Problem statement: Your task is to copy every line of the entries that holds the word "自治州市场监督管理局".

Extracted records

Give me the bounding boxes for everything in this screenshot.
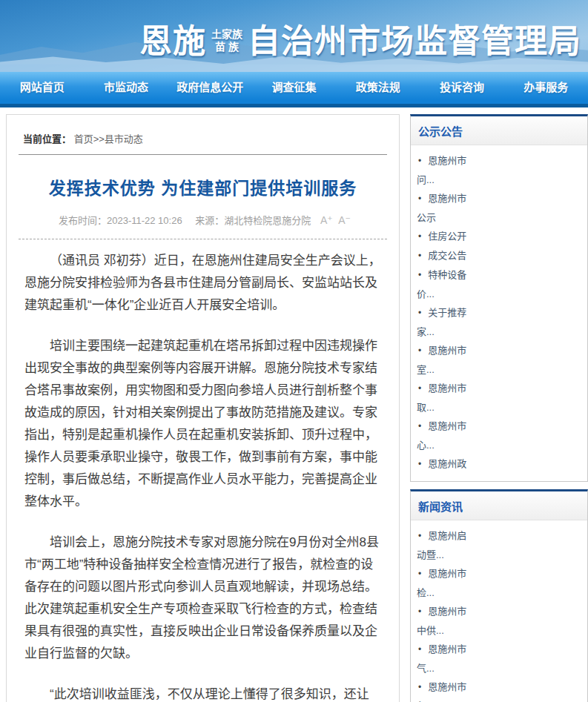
sidebar-section-announcements: 公示公告 恩施州市 问... 恩施州市 公示 住房公开 成交公告 [410, 114, 588, 482]
nav-item-gov-info[interactable]: 政府信息公开 [168, 72, 252, 104]
list-item[interactable]: 恩施州政 [417, 454, 581, 474]
breadcrumb-path[interactable]: 首页>>县市动态 [74, 133, 143, 145]
publish-time: 发布时间：2023-11-22 10:26 [59, 215, 182, 226]
nav-item-home[interactable]: 网站首页 [0, 72, 84, 104]
news-list: 恩施州启 动暨... 恩施州市 检... 恩施州市 中供... 恩施州市 气..… [411, 520, 587, 702]
page-title: 发挥技术优势 为住建部门提供培训服务 [7, 174, 399, 199]
breadcrumb: 当前位置： 首页>>县市动态 [19, 115, 387, 155]
list-item[interactable]: 恩施州市 气... [417, 640, 581, 678]
nav-item-dynamics[interactable]: 市监动态 [84, 72, 168, 104]
article-paragraph: “此次培训收益匪浅，不仅从理论上懂得了很多知识，还让我们从案例中汲取教训，规避安… [24, 683, 381, 702]
site-title-ethnic-stack: 土家族 苗 族 [211, 29, 242, 53]
list-item[interactable]: 恩施州市 室... [417, 341, 581, 379]
list-item[interactable]: 住房公开 [417, 227, 581, 246]
article-paragraph: （通讯员 邓初芬）近日，在恩施州住建局安全生产会议上，恩施分院安排检验师为各县市… [24, 250, 381, 317]
list-item[interactable]: 恩施州市 秤... [417, 678, 581, 702]
article-paragraph: 培训主要围绕一起建筑起重机在塔吊拆卸过程中因违规操作出现安全事故的典型案例等内容… [24, 335, 381, 513]
list-item[interactable]: 恩施州市 检... [417, 564, 581, 602]
list-item[interactable]: 恩施州市 中供... [417, 602, 581, 640]
sidebar-section-news: 新闻资讯 恩施州启 动暨... 恩施州市 检... 恩施州市 中供... 恩施州… [410, 489, 588, 702]
site-title: 恩施 土家族 苗 族 自治州市场监督管理局 [139, 15, 581, 62]
site-title-ethnic-top: 土家族 [211, 29, 242, 40]
article-meta: 发布时间：2023-11-22 10:26 来源：湖北特检院恩施分院 A⁺ A⁻ [7, 213, 399, 227]
article-source: 来源：湖北特检院恩施分院 [195, 215, 311, 226]
font-decrease-button[interactable]: A⁻ [338, 214, 351, 226]
announcement-list: 恩施州市 问... 恩施州市 公示 住房公开 成交公告 特种设备 价.. [411, 145, 587, 481]
site-title-ethnic-bottom: 苗 族 [211, 42, 242, 53]
section-title-news: 新闻资讯 [411, 491, 587, 520]
site-banner: 恩施 土家族 苗 族 自治州市场监督管理局 [0, 0, 588, 72]
site-title-right: 自治州市场监督管理局 [248, 15, 581, 62]
article-body: （通讯员 邓初芬）近日，在恩施州住建局安全生产会议上，恩施分院安排检验师为各县市… [7, 239, 399, 702]
sidebar: 公示公告 恩施州市 问... 恩施州市 公示 住房公开 成交公告 [410, 114, 588, 702]
section-title-announcements: 公示公告 [411, 116, 587, 145]
list-item[interactable]: 恩施州市 心... [417, 417, 581, 454]
article-paragraph: 培训会上，恩施分院技术专家对恩施分院在9月份对全州8县市“两工地”特种设备抽样安… [24, 532, 381, 665]
nav-item-survey[interactable]: 调查征集 [252, 72, 336, 104]
list-item[interactable]: 恩施州市 问... [417, 151, 581, 189]
nav-item-complaint[interactable]: 投诉咨询 [420, 72, 503, 104]
list-item[interactable]: 特种设备 价... [417, 265, 581, 303]
content-area: 当前位置： 首页>>县市动态 发挥技术优势 为住建部门提供培训服务 发布时间：2… [0, 107, 588, 702]
article-panel: 当前位置： 首页>>县市动态 发挥技术优势 为住建部门提供培训服务 发布时间：2… [6, 114, 400, 702]
list-item[interactable]: 恩施州市 公示 [417, 189, 581, 227]
main-nav: 网站首页 市监动态 政府信息公开 调查征集 政策法规 投诉咨询 办事服务 [0, 72, 588, 107]
list-item[interactable]: 恩施州启 动暨... [417, 526, 581, 564]
list-item[interactable]: 恩施州市 取... [417, 379, 581, 417]
nav-item-policy[interactable]: 政策法规 [336, 72, 420, 104]
nav-item-services[interactable]: 办事服务 [504, 72, 588, 104]
site-title-left: 恩施 [139, 15, 206, 62]
list-item[interactable]: 关于推荐 家... [417, 303, 581, 341]
font-increase-button[interactable]: A⁺ [320, 214, 333, 226]
breadcrumb-label: 当前位置： [23, 133, 71, 145]
list-item[interactable]: 成交公告 [417, 246, 581, 265]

Response:
site-title: 恩施 土家族 苗 族 自治州市场监督管理局 [139, 15, 581, 62]
site-banner: 恩施 土家族 苗 族 自治州市场监督管理局 [0, 0, 588, 72]
site-title-right: 自治州市场监督管理局 [248, 15, 581, 62]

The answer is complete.